A City in Flames


San Francisco, 1906



Detroit, 1967


In the early morning hours of July 23, 1967, a raid by Detroit police on a Blind Pig triggered five days of rioting that left 43 dead and 2000 buildings destroyed by looting and fire.

I was in Detroit that Sunday, a six-year-old kid attending a double header between the New York Yankees and Detroit Tigers. My Dad wanted me to see Mickey Mantle play before he hung up his cleats. Near the end of the opening game, we could see smoke starting to rise in the distance beyond Tiger Stadium. A rumor spread through the crowd that it was no ordinary fire. We left before the second game.

By that evening, all hell had broken loose in Detroit. The Epicenter was just west of Tiger Stadium. Neither Detroit PD or Michigan National Guards could quell the unrest. In an unprecedented move, the Insurrection Act of 1807 was used to allow LBJ to send federal troops from the 82nd Airborne to occupy an American city.

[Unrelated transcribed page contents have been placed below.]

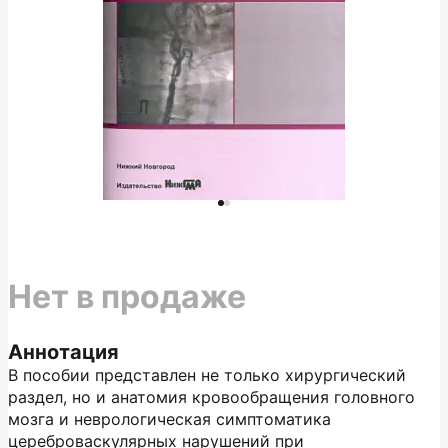
Нет в продаже
Аннотация
В пособии представлен не только хирургический
раздел, но и анатомия кровообращения головного
мозга и неврологическая симптоматика
цереброваскулярных нарушений при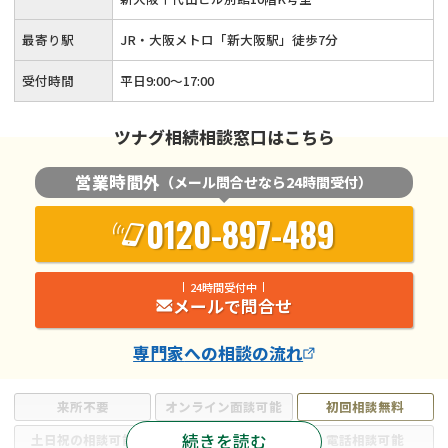
最寄り駅
JR・大阪メトロ「新大阪駅」徒歩7分
受付時間
平日9:00〜17:00
ツナグ相続相談窓口はこちら
営業時間外
（メール問合せなら24時間受付）
0120-897-489
24時間受付中
メールで問合せ
専門家
への相談の流れ
来所不要
オンライン面談可能
初回相談無料
続きを読む
土日祝の相談可能
19時以降電話可能
電話相談可能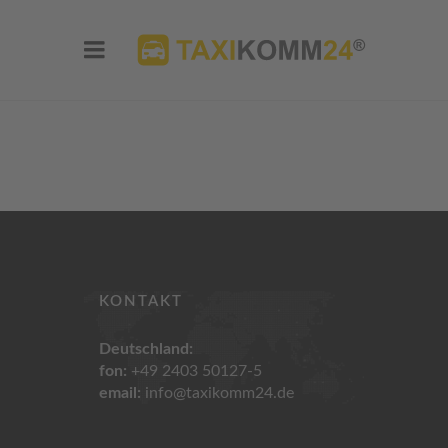
KONTAKT
Deutschland:
fon:
+49 2403 50127-5
email:
info@taxikomm24.de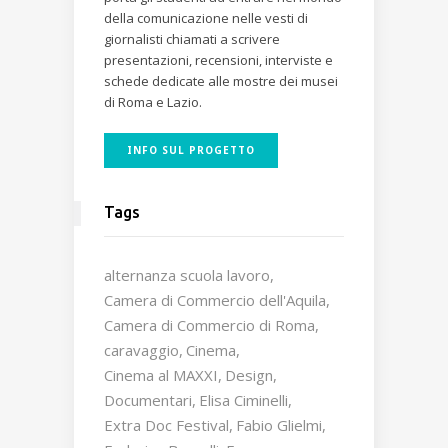
della comunicazione nelle vesti di
giornalisti chiamati a scrivere
presentazioni, recensioni, interviste e
schede dedicate alle mostre dei musei
di Roma e Lazio.
INFO SUL PROGETTO
Tags
alternanza scuola lavoro
Camera di Commercio dell'Aquila
Camera di Commercio di Roma
caravaggio
Cinema
Cinema al MAXXI
Design
Documentari
Elisa Ciminelli
Extra Doc Festival
Fabio Glielmi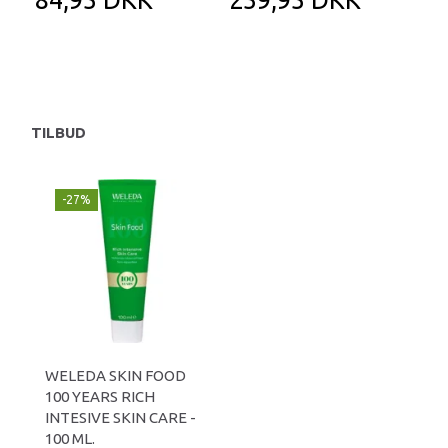
TILBUD
-27%
WELEDA SKIN FOOD
100 YEARS RICH
INTESIVE SKIN CARE -
100 ML.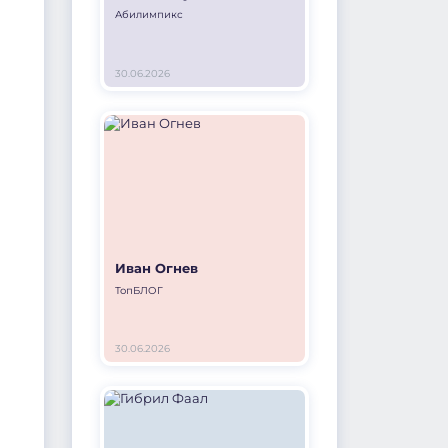
Абилимпикс
30.06.2026
.
Иван Огнев
ТопБЛОГ
30.06.2026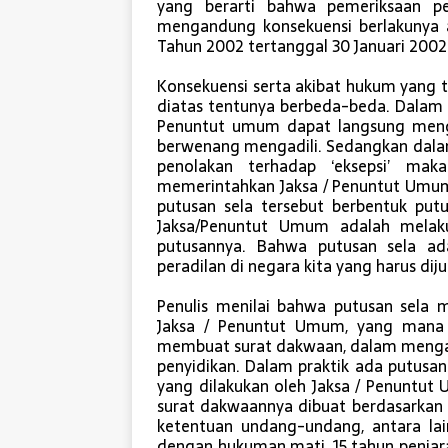
yang berarti bahwa pemeriksaan per
mengandung konsekuensi berlakunya as
Tahun 2002 tertanggal 30 Januari 2002 
Konsekuensi serta akibat hukum yang 
diatas tentunya berbeda-beda. Dalam 
Penuntut umum dapat langsung menga
berwenang mengadili. Sedangkan dalam 
penolakan terhadap ‘eksepsi’ ma
memerintahkan Jaksa / Penuntut Umum 
putusan sela tersebut berbentuk put
Jaksa/Penuntut Umum adalah melakuk
putusannya. Bahwa putusan sela a
peradilan di negara kita yang harus dij
Penulis menilai bahwa putusan sela m
Jaksa / Penuntut Umum, yang mana
membuat surat dakwaan, dalam mengaj
penyidikan. Dalam praktik ada putusa
yang dilakukan oleh Jaksa / Penuntut
surat dakwaannya dibuat berdasarkan 
ketentuan undang-undang, antara la
dengan hukuman mati, 15 tahun penjar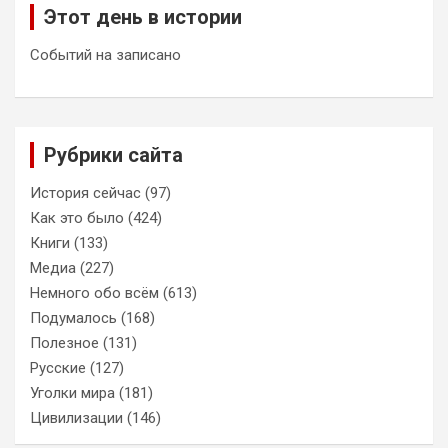
Этот день в истории
Событий на записано
Рубрики сайта
История сейчас
(97)
Как это было
(424)
Книги
(133)
Медиа
(227)
Немного обо всём
(613)
Подумалось
(168)
Полезное
(131)
Русские
(127)
Уголки мира
(181)
Цивилизации
(146)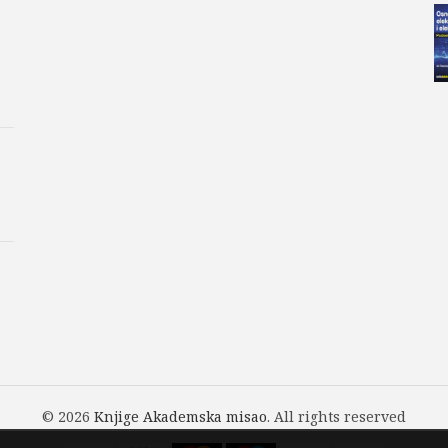
čitaocima aktivno učenje med
u R-u. Materijali u knjizi obu
statističkih metoda, objašnjav
rezultata) i R programsko okru
objašnjenja za pisanje kôda). 
R-a, već njegovu praktičnu p
medicinske statistike i grafičk
Publikacija je namenjena, kak
okruženjem programskog jezik
tako i naprednim korisnicima.
komandama za rešavanje svih 
analizu korak po korak i imat
Za rad u R programskom okruže
osnovno poznavanje rada na 
Ažurirane verzije baza i skrip
© 2026
Knjige Akademska misao
. All rights reserved
Baze podataka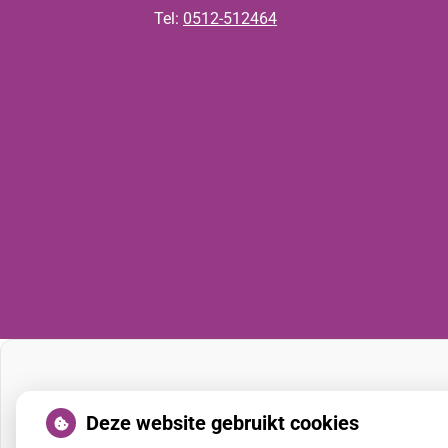
Tel:
0512-512464
Deze website gebruikt cookies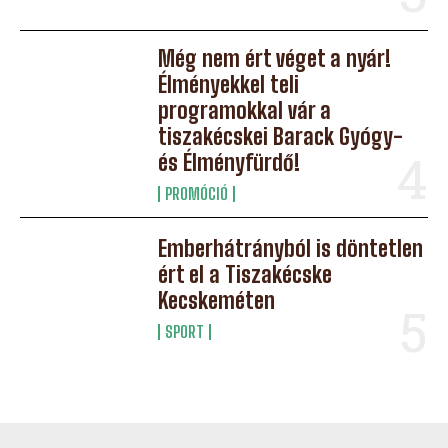
Még nem ért véget a nyár!
Élményekkel teli
programokkal vár a
tiszakécskei Barack Gyógy-
és Élményfürdő!
PROMÓCIÓ
Emberhátrányból is döntetlen
ért el a Tiszakécske
Kecskeméten
SPORT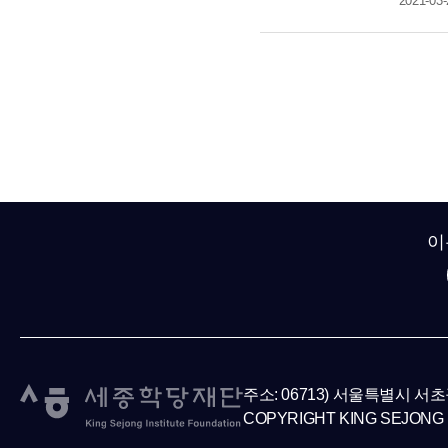
2021-03-
이
주소: 06713) 서울특별시 서
COPYRIGHT KING SEJONG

Unlike San Francisco in 1906, Detroit's destruction was man-made, self-inflicted. While San Francisco quickly rose Phoenix-like from the ashes of the Great Earthquake and Fire, Detroit quickly fell into a decline from which it has yet to recover. Those that could afford to fled the city for the suburbs. Business left, people left, the tax base eroded, and schools and infrastructure crumbled. Forty years later, the smallest victories in the fight to rebuild Detroit and its image are celebrated.